Narin cinayetinin sosyal medya ve medya aracılığıyla geniş bir kitleye ulaşmasının, olayın sonuçlarını etkileyebileceğine dikkat çeken Semerci, şu değerlendirmeyi yapıyor: “Sosyal medya paylaşımları ve medya yayınları, insanların bilgi sahibi olmalarında ve olayların görünür hale gelmesinde faydalı olabilir. Ancak burada dikkat edilmesi gereken, yanlış yönlendirici ve hatalı paylaşımların da yaygın olduğudur. Şiddetin pornografisini yapmak, toplumu yanıltmak ve görselleri abartılı bir şekilde kullanmak, sorunu çözmekten çok daha büyük bir sorun haline gelebilir.”
Semerci, dramatize edilen konuşmalar ve romantikleştirilen ölümlerin çözüm sağlamadığını, aksine olayın içinde yer alan ve zarar gören bireyler için daha fazla travma yaratabileceğini vurguluyor. “Şiddete şiddet söylemleriyle yanıt vermek, bu tür davranışların yaygınlaşmasına neden olur.”
Ne Yapmalıyız?
Peki, bu zor dönemlerde ne yapmalıyız? Semerci, sorunun çözümüne yönelik önerilerini şu şekilde sıralıyor:
- Önleyici Tedbirler Almak: “Olayların yaşanmaması için çaba göstermek ve gerekli tedbirleri almak, doğru bir yaklaşım olacaktır.”

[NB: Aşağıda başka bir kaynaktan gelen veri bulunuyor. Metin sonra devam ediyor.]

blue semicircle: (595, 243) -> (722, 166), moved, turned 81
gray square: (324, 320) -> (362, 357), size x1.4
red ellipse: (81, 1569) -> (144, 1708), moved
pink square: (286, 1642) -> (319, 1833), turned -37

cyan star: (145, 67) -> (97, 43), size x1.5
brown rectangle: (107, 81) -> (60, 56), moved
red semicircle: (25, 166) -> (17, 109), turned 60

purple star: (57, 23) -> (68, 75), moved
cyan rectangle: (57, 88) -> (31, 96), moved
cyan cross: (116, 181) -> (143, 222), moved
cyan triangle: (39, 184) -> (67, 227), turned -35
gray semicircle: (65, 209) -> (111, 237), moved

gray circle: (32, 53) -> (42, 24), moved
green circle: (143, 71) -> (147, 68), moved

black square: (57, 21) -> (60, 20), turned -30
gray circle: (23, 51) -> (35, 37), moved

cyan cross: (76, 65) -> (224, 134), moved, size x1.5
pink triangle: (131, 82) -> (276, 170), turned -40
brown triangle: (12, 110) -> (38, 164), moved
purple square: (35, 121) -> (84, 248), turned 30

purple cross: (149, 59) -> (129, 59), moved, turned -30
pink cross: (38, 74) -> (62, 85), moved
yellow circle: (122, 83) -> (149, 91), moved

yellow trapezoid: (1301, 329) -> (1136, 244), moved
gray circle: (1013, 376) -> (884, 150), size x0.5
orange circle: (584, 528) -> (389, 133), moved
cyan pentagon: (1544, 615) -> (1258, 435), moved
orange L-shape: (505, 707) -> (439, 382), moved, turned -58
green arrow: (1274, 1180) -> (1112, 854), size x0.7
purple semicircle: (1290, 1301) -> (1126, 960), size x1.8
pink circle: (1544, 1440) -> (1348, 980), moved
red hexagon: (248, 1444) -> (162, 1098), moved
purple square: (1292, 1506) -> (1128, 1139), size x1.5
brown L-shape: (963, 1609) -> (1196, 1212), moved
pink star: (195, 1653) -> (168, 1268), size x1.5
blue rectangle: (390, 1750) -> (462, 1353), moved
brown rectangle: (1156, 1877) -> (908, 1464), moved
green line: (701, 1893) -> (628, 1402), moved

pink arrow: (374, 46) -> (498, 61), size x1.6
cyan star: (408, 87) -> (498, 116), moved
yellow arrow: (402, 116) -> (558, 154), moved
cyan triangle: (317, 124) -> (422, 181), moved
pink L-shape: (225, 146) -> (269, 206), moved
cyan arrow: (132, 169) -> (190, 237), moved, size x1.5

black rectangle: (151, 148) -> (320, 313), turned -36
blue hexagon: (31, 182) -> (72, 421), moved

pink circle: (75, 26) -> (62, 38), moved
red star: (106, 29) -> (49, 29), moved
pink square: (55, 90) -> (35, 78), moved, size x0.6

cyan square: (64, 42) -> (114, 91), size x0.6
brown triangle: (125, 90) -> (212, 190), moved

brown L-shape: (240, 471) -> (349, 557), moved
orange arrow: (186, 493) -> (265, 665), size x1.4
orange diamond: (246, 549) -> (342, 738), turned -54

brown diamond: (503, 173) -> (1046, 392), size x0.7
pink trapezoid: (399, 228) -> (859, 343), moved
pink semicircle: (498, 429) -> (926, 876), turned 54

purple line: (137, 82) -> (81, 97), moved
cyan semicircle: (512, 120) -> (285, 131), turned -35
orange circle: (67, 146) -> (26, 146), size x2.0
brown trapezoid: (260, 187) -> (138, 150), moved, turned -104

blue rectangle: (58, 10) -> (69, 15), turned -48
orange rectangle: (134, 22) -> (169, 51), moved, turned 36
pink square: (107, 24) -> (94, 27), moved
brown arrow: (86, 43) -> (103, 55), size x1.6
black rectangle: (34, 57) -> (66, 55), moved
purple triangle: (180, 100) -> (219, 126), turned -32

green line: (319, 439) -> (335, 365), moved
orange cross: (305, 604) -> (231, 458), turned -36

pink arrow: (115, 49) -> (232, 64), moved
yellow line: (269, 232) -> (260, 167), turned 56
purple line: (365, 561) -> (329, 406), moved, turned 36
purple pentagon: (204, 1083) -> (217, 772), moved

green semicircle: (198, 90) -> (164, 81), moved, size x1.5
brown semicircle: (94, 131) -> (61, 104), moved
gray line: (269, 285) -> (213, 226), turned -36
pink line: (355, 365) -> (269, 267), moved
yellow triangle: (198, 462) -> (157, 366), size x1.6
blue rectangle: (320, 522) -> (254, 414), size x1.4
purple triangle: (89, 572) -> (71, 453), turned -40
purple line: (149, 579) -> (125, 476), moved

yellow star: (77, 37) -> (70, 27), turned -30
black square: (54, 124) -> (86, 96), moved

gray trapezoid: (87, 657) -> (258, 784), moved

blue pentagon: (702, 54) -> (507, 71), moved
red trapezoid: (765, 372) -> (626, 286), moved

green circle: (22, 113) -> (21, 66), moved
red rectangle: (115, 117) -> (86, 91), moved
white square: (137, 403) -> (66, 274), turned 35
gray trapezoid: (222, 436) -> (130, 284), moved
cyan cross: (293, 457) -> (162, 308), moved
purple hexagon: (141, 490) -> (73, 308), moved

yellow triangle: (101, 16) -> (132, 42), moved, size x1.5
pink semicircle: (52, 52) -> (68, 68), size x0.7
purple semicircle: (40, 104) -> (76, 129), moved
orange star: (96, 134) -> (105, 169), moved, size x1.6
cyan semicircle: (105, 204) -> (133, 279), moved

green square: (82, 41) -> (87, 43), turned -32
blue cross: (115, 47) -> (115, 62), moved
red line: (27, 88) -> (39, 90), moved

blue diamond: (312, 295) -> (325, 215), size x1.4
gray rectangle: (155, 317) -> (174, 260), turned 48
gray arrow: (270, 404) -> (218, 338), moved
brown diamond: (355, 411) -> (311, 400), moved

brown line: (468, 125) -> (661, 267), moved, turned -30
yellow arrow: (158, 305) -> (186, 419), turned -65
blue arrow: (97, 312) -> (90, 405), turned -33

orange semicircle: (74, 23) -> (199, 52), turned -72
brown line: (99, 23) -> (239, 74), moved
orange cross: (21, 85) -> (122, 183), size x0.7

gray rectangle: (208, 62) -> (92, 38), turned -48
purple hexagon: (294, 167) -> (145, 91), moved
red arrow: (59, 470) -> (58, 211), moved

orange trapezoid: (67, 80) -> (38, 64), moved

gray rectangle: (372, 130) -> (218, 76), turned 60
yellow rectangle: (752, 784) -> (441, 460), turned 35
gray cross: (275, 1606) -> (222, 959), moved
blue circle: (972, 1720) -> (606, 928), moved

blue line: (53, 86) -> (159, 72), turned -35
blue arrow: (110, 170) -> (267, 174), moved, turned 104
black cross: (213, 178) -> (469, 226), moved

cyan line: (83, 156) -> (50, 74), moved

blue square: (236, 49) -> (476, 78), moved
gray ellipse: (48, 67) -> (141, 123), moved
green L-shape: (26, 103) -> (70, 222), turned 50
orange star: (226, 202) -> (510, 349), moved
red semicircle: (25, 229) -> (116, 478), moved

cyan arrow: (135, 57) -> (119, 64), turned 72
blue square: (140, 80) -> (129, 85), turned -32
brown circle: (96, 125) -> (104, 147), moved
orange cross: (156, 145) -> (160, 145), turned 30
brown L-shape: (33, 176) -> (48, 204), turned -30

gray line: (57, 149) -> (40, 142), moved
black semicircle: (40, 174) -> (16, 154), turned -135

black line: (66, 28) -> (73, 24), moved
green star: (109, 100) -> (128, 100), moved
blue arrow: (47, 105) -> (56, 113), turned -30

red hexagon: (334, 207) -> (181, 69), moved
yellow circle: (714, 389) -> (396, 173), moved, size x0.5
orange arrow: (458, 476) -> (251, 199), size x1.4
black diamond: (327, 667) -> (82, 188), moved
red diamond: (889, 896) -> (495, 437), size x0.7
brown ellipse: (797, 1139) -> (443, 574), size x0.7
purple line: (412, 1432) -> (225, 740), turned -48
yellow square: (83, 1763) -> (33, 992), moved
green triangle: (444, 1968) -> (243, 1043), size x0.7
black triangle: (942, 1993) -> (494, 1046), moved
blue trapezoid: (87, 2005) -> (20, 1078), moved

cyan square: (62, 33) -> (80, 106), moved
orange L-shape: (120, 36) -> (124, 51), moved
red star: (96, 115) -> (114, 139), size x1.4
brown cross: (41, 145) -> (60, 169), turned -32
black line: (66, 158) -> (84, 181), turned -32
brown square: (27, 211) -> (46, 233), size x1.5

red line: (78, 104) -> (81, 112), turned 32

- Paylaşımın Anlamı: “Sosyal medya üzerinden yapılan paylaşımlar, ‘Ben de bir şey yaptım’ hissiyatı yaratabilir; ancak bu yanıltıcıdır. Gerçekte, bu tür paylaşımlar kişilerin düşüncelerini geçici olarak tatmin etmekten öteye geçmez.”
- Gerçek Bilgi ve Önleyici Tartışmalar: “Paylaşımlar, gerçek bilgi içermeli ve önleyici tedbirleri tartışmaya açmalıdır. Eğer gerekli adımlar atılmıyorsa, bunların gerçekleştirilmesi için çalışmalıyız.”
Sonuç olarak, şiddet karşısında pasif kalmamak ve etkin bir şekilde mücadele etmek, toplumsal bir sorumluluktur. Her birey, bu konuda üzerine düşeni yapmalı ve daha huzurlu bir toplum için katkıda bulunmalıdır.